Implementation of the NECESSITY clinical trial
The objectives of the NECESSITY clinical trial are multiple and include assessing the efficacy of two drug combinations on SjD patients and validating the novel responder index (STAR), the identified biomarkers and various tools the project has developed. The first center opened in February 2022, and in total 31 sites in France, Spain, Italy, The Netherlands, Norway, Sweden, UK and Greece were open by 2024. From the beginning of randomizations in 2022 to end of 2024, 180 patients were randomized in the trial.

Stakeholder engagement
Reaching consensus with key stakeholders (regulatory agencies, payers, and patients) is critical to ensure that the tools the project is developing will be widely used in future clinical trials and lead to approval of new drugs for SjD patients. The EMA has published a Letter for Support for STAR in March 2022. In February of 2023, the consortium participated Critical Path Innovation Meeting with the Food and Drug Administration to discuss STAR. This meeting yielded a summary document from the FDA, describing the strengths of the STAR endpoint and bringing forward some reservations for the consideration of the consortium.

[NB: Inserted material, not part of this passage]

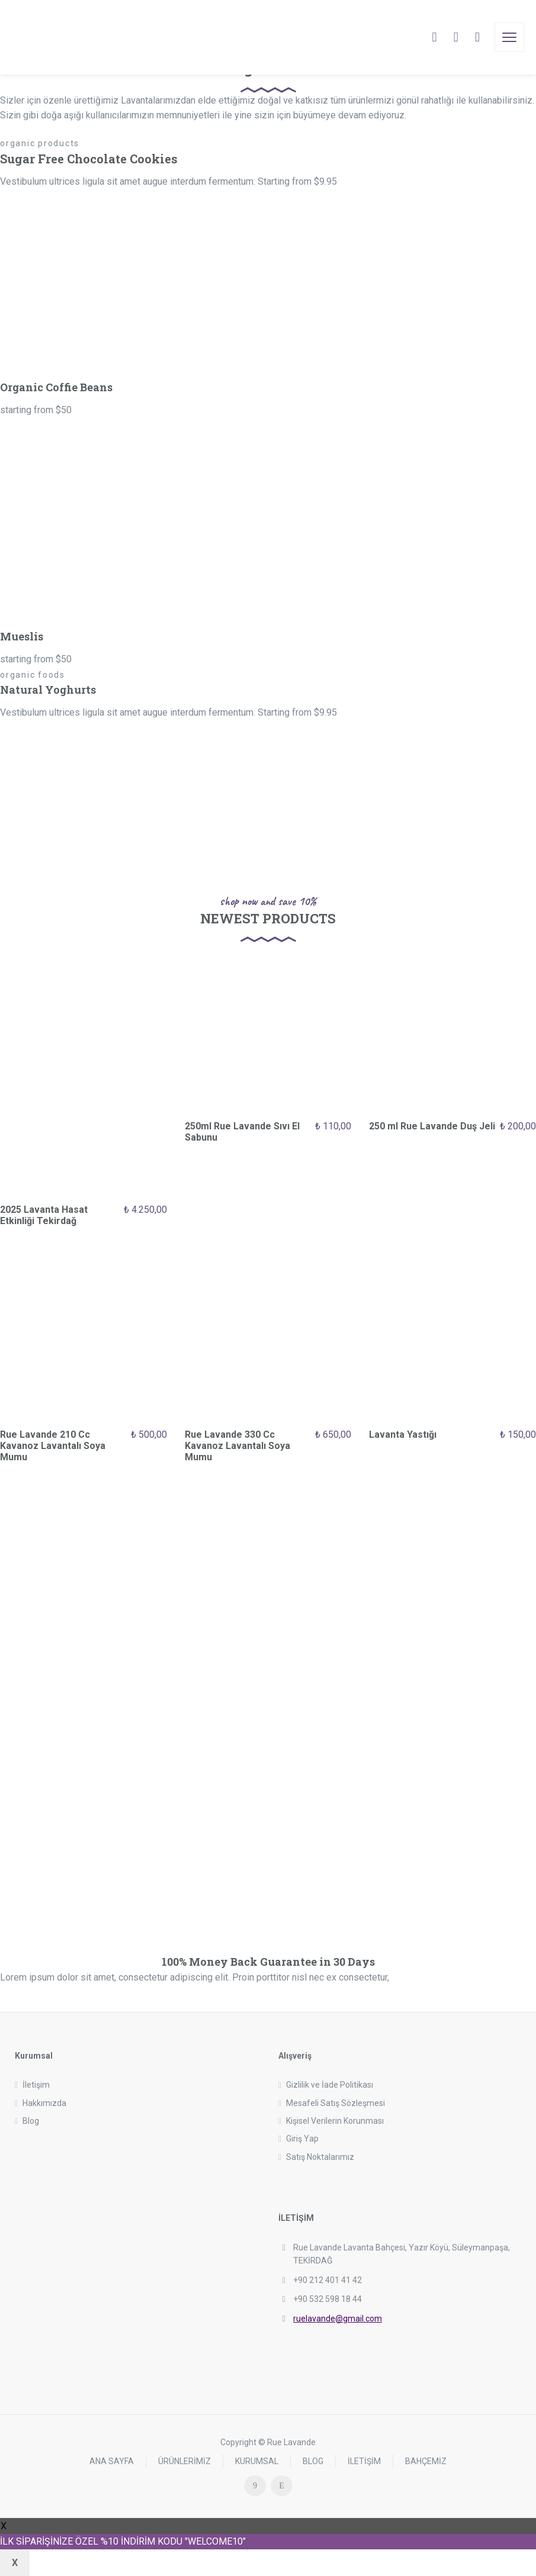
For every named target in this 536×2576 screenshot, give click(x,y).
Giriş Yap (302, 2138)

To date, there are no approved disease-modifying therapies for pSS patients. Most clinical trials have been unsuccessful in identifying a drug that has shown to improve patient symptoms. These negative results can be explained either by an inefficient drug or by known limitations in current measures. The NECESSITY consortium has provided Sjögren community with a new tool (STAR) that is more sensitive and evaluates the effect of a drug on all aspects of the disease compared to currently available measures (ESSDAI and ESSPRI). We expect that this will lead to increasing the success rate of clinical trials in SjD and bringing new therapies to patients.